TASK INSTRUCTIONS:
Return only those lines of the listing in which "panel" appears.

EXCERPTED DATA:
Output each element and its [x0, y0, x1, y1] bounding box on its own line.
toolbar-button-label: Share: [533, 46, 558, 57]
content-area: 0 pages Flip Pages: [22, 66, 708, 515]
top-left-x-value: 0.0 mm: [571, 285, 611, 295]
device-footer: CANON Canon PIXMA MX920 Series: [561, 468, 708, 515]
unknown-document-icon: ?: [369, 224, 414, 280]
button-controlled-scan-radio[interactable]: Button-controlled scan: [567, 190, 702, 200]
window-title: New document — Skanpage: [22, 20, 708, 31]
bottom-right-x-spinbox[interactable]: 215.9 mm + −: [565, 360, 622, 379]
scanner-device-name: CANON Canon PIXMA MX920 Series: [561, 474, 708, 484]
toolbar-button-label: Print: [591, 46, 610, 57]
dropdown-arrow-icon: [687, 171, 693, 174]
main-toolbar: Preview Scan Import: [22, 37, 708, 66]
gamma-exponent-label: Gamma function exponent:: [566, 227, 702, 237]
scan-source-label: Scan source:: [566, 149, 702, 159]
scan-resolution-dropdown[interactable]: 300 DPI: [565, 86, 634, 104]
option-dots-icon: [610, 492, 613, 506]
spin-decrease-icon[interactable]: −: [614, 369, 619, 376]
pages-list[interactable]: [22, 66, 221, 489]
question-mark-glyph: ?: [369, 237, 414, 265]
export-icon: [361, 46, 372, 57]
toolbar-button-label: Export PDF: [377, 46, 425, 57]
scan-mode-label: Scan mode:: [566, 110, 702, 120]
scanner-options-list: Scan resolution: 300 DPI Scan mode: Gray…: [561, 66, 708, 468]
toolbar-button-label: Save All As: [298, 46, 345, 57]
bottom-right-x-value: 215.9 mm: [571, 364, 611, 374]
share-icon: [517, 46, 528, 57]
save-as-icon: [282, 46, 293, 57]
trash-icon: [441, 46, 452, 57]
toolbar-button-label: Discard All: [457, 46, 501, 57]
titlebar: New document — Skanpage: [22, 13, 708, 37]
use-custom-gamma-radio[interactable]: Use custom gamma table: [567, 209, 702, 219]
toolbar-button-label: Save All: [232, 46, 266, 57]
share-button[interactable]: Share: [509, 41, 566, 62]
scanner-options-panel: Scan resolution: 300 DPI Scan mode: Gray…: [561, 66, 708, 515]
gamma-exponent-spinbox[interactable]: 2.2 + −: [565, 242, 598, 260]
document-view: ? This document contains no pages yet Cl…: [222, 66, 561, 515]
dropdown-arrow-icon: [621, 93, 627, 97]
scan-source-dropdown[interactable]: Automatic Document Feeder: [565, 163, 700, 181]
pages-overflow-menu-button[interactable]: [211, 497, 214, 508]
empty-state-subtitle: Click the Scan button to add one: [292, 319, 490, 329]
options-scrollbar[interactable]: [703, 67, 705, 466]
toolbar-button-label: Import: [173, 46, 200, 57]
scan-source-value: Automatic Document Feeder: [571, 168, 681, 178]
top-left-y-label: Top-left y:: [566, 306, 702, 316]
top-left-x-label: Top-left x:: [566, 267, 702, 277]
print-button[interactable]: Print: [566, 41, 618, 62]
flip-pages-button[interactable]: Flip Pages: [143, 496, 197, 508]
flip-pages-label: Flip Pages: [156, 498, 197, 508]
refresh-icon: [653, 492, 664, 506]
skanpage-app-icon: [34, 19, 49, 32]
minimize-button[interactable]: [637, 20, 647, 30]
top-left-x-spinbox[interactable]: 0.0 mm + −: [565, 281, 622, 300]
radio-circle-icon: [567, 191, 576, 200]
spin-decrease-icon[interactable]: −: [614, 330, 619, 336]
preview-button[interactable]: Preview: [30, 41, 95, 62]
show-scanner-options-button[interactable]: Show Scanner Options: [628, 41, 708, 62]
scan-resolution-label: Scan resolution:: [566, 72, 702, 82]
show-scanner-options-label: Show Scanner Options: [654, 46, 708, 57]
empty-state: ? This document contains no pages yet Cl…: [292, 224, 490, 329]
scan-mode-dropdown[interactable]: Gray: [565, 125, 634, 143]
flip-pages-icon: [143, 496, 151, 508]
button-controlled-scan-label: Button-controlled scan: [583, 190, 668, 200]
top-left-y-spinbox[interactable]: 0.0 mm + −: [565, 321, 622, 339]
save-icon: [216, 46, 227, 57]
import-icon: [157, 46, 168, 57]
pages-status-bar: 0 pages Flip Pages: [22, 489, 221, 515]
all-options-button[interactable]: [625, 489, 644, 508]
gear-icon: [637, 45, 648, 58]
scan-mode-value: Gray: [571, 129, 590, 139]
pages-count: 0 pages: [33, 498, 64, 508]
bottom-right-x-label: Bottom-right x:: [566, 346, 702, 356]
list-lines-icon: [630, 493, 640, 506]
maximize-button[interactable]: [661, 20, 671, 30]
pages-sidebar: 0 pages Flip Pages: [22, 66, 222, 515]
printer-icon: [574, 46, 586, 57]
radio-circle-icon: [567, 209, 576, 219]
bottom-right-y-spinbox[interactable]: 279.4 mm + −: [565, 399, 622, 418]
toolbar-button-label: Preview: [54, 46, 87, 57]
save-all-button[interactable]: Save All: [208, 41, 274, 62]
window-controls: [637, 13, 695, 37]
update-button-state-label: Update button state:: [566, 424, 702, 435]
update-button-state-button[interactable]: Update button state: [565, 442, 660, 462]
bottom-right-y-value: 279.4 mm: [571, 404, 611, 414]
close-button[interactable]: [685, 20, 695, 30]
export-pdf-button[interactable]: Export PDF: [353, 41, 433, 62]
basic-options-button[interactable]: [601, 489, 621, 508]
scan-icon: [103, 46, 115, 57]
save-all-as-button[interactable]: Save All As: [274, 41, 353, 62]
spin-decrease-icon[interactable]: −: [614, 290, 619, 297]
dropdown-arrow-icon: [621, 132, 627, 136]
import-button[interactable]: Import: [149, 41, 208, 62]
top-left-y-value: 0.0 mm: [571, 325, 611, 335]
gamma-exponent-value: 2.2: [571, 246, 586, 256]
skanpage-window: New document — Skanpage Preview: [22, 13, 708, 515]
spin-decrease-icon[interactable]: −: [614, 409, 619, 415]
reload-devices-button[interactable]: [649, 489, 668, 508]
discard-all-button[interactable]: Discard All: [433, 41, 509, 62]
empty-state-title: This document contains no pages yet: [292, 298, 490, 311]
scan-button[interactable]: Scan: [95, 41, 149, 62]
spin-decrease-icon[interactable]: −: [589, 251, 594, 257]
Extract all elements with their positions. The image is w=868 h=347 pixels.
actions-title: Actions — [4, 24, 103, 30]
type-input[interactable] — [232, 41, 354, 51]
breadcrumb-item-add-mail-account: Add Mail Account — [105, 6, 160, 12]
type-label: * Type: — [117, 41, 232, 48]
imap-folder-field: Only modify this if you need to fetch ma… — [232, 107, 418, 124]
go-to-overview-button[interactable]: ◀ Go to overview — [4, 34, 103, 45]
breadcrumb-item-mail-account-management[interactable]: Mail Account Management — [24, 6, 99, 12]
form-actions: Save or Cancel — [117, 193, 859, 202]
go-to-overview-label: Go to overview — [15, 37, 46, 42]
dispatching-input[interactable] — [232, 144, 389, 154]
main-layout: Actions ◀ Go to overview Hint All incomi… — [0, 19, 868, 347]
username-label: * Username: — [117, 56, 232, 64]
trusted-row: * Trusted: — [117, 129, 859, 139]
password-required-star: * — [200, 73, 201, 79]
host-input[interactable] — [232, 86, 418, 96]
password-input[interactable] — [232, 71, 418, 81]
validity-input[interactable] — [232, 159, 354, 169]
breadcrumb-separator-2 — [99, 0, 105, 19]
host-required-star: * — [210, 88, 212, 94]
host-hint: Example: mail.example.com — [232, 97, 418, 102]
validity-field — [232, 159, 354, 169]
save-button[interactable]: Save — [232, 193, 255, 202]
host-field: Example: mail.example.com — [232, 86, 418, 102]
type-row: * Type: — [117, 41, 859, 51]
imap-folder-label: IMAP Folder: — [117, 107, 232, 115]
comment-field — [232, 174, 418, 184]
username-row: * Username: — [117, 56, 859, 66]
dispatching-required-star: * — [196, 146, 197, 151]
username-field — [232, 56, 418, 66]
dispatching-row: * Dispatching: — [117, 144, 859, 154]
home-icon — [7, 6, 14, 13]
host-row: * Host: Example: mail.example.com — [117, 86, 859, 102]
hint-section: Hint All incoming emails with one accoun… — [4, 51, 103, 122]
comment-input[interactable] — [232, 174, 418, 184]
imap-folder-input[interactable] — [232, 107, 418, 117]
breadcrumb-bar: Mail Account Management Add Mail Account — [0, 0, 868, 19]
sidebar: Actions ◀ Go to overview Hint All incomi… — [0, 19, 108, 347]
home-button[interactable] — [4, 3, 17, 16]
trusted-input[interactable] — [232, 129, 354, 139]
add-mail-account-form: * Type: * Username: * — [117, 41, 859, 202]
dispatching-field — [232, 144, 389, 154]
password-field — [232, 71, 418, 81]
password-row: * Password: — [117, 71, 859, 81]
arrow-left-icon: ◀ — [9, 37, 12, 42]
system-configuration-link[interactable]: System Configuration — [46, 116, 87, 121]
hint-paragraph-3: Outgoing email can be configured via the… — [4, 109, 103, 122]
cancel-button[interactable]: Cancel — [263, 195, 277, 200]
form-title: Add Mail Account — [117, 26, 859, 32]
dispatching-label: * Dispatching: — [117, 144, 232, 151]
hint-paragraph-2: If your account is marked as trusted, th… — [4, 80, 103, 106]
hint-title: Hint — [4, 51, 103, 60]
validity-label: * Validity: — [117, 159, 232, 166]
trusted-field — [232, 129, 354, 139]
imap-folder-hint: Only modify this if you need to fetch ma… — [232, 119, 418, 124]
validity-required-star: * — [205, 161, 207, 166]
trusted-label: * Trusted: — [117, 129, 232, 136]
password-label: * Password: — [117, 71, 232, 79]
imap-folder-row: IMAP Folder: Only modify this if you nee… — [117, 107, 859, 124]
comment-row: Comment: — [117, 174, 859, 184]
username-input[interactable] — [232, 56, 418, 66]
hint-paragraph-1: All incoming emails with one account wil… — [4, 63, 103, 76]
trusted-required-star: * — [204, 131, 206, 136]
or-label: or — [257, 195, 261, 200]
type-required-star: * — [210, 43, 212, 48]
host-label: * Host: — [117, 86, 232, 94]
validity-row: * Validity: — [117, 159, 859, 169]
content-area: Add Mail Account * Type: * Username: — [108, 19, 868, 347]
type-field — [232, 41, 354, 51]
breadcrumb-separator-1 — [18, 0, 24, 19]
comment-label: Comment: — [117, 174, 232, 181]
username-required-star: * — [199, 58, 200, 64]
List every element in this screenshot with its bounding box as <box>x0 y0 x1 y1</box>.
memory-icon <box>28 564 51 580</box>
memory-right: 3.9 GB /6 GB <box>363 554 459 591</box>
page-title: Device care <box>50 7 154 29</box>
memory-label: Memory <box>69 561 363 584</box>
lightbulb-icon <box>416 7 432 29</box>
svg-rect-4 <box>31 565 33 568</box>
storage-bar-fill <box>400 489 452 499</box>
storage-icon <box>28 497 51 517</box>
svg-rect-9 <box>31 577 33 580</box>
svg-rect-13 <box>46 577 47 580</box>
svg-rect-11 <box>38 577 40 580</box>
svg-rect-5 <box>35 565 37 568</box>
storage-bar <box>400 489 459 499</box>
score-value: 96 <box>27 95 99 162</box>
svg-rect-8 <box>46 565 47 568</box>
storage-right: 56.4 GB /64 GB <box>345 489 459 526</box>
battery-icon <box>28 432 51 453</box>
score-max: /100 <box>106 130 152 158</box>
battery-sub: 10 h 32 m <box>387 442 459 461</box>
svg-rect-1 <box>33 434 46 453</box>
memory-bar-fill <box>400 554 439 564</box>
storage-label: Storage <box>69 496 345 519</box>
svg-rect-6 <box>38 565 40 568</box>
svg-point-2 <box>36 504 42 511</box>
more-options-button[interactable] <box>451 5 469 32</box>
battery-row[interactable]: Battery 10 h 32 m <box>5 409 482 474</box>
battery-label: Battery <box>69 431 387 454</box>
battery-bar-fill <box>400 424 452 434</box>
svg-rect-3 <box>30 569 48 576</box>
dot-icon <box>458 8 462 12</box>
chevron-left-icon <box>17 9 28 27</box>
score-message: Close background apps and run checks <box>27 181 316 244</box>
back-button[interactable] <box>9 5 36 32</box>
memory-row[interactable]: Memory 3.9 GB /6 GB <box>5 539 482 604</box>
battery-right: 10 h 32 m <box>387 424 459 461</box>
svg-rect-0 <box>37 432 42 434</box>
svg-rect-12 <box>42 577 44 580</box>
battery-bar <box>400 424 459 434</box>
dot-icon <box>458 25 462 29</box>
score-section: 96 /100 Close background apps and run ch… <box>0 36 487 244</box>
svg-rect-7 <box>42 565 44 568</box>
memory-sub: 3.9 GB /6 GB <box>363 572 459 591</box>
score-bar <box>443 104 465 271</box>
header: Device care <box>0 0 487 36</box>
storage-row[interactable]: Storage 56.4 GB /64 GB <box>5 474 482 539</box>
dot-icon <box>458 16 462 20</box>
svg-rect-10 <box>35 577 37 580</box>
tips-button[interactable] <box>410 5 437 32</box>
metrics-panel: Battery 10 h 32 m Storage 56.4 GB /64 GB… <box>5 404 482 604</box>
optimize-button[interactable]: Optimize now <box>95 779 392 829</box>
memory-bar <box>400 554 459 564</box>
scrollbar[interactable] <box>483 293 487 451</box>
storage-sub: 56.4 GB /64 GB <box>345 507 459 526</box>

EXERCISE ANSWER:
scanner-options-panel: Scan resolution: 300 DPI Scan mode: Gray…: [561, 66, 708, 515]
metrics-panel: Battery 10 h 32 m Storage 56.4 GB /64 GB… <box>5 404 482 604</box>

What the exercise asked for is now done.